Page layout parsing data
++++++
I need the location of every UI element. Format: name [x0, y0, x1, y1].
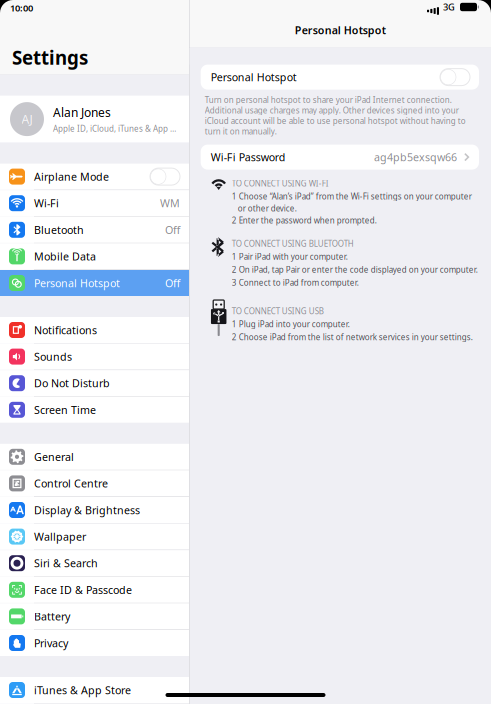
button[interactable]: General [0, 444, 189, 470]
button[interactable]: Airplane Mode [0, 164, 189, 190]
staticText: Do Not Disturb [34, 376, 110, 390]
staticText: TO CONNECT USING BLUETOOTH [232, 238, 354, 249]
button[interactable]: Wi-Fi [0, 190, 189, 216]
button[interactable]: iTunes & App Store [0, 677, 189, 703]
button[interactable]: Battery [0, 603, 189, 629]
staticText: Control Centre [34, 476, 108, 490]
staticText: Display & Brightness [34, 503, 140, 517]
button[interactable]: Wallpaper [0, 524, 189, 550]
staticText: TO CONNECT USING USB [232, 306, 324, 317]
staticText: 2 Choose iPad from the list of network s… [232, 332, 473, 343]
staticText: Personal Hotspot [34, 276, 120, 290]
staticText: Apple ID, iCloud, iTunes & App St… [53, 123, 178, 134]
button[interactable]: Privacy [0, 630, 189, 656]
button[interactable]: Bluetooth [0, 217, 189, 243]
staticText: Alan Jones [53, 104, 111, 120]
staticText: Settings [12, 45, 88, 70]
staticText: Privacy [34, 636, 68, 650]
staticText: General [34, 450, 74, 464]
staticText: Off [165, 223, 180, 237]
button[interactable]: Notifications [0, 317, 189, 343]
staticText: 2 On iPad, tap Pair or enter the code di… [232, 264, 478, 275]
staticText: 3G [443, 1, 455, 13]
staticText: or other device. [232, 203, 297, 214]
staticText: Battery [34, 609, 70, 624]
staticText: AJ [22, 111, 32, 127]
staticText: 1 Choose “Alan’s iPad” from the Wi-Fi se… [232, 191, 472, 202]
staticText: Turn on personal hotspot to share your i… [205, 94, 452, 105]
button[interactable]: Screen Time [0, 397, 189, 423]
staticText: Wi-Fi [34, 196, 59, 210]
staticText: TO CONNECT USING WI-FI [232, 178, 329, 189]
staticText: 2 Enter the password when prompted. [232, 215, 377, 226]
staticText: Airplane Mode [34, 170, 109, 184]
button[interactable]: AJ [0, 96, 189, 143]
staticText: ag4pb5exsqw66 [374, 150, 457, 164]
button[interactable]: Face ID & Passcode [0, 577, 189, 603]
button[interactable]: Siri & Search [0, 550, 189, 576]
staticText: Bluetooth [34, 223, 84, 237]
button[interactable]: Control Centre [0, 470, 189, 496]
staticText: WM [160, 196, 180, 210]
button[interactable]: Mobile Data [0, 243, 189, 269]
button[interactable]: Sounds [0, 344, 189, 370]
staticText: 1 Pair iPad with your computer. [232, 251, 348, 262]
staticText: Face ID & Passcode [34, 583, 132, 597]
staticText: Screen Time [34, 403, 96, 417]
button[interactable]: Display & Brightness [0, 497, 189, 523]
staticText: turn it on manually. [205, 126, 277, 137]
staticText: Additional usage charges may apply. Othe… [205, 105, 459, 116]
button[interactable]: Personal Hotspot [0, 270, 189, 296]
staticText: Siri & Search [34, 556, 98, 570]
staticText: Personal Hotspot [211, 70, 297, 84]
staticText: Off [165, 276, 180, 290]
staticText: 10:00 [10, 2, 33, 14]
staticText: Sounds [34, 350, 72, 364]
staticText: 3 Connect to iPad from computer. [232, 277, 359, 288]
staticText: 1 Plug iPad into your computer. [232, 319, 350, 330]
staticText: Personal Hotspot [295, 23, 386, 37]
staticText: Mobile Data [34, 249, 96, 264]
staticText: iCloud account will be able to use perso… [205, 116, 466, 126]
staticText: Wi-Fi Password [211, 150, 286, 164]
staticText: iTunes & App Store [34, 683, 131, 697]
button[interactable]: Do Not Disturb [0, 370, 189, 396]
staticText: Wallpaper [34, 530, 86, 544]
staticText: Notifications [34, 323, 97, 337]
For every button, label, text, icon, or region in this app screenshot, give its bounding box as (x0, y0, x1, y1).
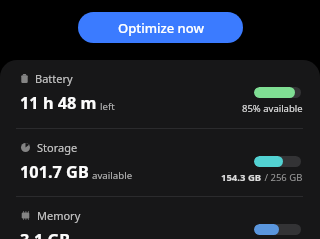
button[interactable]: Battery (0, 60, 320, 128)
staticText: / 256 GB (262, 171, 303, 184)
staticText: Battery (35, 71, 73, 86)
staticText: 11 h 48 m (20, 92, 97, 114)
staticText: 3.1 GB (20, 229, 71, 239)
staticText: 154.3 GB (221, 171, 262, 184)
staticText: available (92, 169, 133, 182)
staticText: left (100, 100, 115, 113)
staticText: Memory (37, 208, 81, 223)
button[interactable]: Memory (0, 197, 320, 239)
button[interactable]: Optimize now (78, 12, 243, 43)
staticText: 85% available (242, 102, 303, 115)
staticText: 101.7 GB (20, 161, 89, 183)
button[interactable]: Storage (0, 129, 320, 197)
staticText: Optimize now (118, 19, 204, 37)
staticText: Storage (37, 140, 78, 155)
++++++
■ **Task statement**:
Repeat exactly the lines above, starting at the one that contains "For every button, label, text, icon, or" and stopping at the last line of the entries, and leave out the pictures.

■ **Solution for this exercise**:
For every button, label, text, icon, or region in this app screenshot, give its bounding box as (x0, y0, x1, y1).
button[interactable]: Battery (0, 60, 320, 128)
staticText: / 256 GB (262, 171, 303, 184)
staticText: Battery (35, 71, 73, 86)
staticText: 11 h 48 m (20, 92, 97, 114)
staticText: 3.1 GB (20, 229, 71, 239)
staticText: 154.3 GB (221, 171, 262, 184)
staticText: available (92, 169, 133, 182)
staticText: left (100, 100, 115, 113)
staticText: Memory (37, 208, 81, 223)
button[interactable]: Memory (0, 197, 320, 239)
button[interactable]: Optimize now (78, 12, 243, 43)
staticText: 85% available (242, 102, 303, 115)
staticText: 101.7 GB (20, 161, 89, 183)
button[interactable]: Storage (0, 129, 320, 197)
staticText: Optimize now (118, 19, 204, 37)
staticText: Storage (37, 140, 78, 155)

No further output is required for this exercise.